----- Information given

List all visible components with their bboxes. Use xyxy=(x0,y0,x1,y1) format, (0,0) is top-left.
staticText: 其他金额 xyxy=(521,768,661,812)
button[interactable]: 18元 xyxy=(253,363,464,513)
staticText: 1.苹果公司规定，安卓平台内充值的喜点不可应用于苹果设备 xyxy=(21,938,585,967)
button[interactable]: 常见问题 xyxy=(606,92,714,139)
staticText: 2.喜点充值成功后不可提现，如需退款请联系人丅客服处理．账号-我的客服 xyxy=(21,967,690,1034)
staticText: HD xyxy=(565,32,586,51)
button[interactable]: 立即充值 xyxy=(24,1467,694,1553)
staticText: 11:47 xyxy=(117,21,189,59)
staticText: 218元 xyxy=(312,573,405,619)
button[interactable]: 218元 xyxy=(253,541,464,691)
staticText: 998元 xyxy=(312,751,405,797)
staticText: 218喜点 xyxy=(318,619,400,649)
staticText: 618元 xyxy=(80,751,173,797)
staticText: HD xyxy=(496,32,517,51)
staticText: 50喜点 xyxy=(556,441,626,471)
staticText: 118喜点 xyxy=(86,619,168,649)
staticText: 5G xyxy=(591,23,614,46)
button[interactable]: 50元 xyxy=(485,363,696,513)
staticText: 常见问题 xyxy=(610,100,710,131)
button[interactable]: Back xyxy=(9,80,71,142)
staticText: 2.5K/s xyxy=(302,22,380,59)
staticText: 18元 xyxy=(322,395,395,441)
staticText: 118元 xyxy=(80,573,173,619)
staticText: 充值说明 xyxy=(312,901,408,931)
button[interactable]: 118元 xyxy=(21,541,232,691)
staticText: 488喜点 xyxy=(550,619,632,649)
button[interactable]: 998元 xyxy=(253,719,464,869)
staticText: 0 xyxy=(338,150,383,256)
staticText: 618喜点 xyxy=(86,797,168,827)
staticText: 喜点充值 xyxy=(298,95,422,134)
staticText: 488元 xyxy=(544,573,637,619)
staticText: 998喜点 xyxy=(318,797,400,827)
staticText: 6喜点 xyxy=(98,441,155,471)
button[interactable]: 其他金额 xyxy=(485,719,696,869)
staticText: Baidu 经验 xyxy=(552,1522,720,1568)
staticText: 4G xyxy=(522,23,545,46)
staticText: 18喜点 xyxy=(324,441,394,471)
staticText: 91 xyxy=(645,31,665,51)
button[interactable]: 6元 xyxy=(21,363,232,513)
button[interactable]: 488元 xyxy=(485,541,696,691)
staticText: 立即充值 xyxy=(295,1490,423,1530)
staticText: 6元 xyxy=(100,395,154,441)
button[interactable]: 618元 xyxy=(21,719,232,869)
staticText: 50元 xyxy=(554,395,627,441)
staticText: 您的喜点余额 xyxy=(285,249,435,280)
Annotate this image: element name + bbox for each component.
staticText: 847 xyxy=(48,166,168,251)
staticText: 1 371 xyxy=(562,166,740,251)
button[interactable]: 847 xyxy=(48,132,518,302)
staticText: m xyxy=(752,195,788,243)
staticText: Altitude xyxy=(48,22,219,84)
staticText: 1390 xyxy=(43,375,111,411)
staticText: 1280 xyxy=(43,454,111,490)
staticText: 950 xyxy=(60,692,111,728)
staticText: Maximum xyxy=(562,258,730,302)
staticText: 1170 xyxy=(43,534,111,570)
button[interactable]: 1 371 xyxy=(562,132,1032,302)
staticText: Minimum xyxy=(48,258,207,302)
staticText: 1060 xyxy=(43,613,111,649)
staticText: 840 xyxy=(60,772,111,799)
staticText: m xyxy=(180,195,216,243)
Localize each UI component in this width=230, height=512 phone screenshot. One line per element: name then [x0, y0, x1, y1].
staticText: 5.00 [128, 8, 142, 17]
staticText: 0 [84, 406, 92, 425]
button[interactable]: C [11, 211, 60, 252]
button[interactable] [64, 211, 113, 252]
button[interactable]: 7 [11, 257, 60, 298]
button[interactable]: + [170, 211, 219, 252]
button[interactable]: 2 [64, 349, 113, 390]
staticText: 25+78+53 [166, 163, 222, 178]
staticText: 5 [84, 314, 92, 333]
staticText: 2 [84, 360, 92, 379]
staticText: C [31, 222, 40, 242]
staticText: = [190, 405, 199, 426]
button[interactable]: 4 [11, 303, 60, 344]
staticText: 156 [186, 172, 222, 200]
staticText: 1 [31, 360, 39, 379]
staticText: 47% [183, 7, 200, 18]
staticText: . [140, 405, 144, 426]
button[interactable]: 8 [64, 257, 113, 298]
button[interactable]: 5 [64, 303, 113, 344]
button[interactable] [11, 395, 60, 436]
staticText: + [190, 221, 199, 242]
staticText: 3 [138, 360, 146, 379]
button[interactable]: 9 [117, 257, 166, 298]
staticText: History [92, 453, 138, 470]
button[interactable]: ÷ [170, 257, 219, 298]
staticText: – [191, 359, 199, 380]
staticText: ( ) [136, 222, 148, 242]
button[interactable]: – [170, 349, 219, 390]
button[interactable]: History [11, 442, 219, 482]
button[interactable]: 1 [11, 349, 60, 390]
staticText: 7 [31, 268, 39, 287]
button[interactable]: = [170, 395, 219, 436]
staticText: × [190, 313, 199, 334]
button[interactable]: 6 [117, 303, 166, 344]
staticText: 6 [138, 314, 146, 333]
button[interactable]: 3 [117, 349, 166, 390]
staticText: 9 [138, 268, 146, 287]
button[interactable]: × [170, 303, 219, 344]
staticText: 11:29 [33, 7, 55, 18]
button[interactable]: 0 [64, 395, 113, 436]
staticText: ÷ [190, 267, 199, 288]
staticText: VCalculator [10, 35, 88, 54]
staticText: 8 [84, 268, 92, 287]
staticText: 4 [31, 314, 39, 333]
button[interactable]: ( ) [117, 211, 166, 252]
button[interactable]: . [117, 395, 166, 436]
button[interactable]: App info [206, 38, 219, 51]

----------

Task details –
I need each line of the entries that holds the string "History" located and copied.

Exercise output –
staticText: History [92, 453, 138, 470]
button[interactable]: History [11, 442, 219, 482]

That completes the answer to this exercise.